Y’all, it’s all hiding in plain sight.
Just look at this margin:
Now look at the assets:
Now look at the cash flow:
And investments:
It’s all right there. To accomplish this, they dive back into all the policy, contracts, and levers they can.
For example, Certificate of Need laws prevent competition. You need a strong policy arm and relationships to build new facilities, which creates barriers. You can then take advantage of rich markets and get more favorable payor mixes.
And since you have scale, you negotiate with insurers to pay something like 400% of Medicare rates. Maybe more. 1,200% is good too. You also intentionally inflate charity care numbers by making up fanciful charge master numbers to make it look like losses are higher and you have earned your tax exemption.
Horse trading.
It boils down to this. There are very large organizations that will do anything to keep money and power. And while we may wish the government would step in to control costs, the interest there is in jobs.

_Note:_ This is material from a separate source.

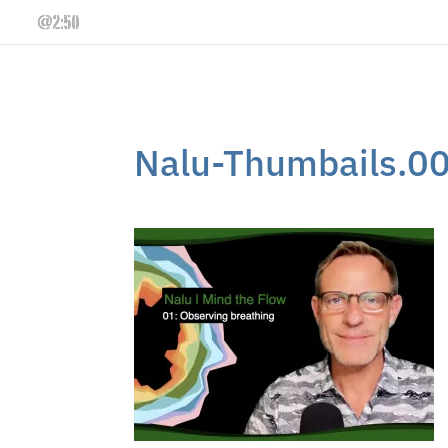
Nalu-Thumbails.0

It’s an unfortunate situation, but it’s the situation.
An ever growing pie fueled by a game of horse.
And not the good kind of pie or the good kind of horse.

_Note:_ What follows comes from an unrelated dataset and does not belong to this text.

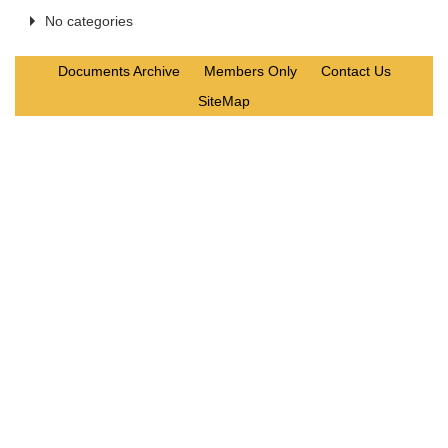
No categories
Documents Archive
Members Only
Contact Us
SiteMap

Well, now dang, I want some pie and to go play horse.
See you out there!
Very well written. Your illustrations of the PBM game and Pharma "gifts", the MLR ruse and overall GDP/national HC expenditures were very much on-point. I do understand clearly the illustration showed on Mayo Clinic's activities. However, as a seasoned operator of hospitals and health systems, I think attacking the CON as a villain of monopoly-building and price inflation should be tempered with the "why" there was the thought for the laws in the first place. If outpatient competition is(good) for communities wholesale, then how are disparities in access/availability/acuity and regulatory burden addressed now that DSH is eradicated? An example - a local outpatient imaging center opens up across the street from Hernia Memorial Hospital. It has (transparent) prices on outpatient CT, MRI and ultrasound procedures. Let's assume they are 15-20% lower cost to payors/customers than the comparable same examinations at HMH. Steerage from the BUCAHs will occur with lightening speed. So, the YOY OP revenue to HMH will start to wilt. Why is this a problem? It could be that the pricing/revenue differential covered some of the grossly underfunded maternity/critical ICU/ER/Behavioral care that this and most communities manage. We all know what living on CMS-based reimbursements alone does to the futures of hospitals, so I won't bore you. However, the vastly uneven legal (EMTALA), regulatory (State, CMS, etc.) and cost of services (OB, ER, ICU, Trauma) burden that MHM has to fund hour-by-hour needs some funding at a differential for sustainability. I have probably not done the example justice as I am not much of a writer. I only wanted to say that we will need something for whatever we as a country deem as essential services for our communities to be supported. So many more hospitals are just trying to fund their next nursing shift and only serve their local communities, not the UAE. Again, well done.
Preston, this is awesome! I love your writing style and how easily you break down the nonsense complexity we're dealing with in American healthcare. Someday, I'd love to read your thoughts on what everyone seems to be clamoring for -- universal healthcare, medical for all, single payer, or whatever else people are calling it these days. For me, it's the idea that we throw our hands up and say, "we give up" and bend over and let the system have its way with us. I hate it when people say, "every other country in the world does healthcare like this except us". I really need to come up with a better reply but the only one I've come up with to date is "sure, plenty of other countries in the world slaughter their own people with machine guns and chemical weapons but I'm certainly not advocating we copy them on that either". I know, it's not a great comeback. I'm just not a "give up and let the other side win" kind of girl. Anyway, thank you for this great blog. I really like it.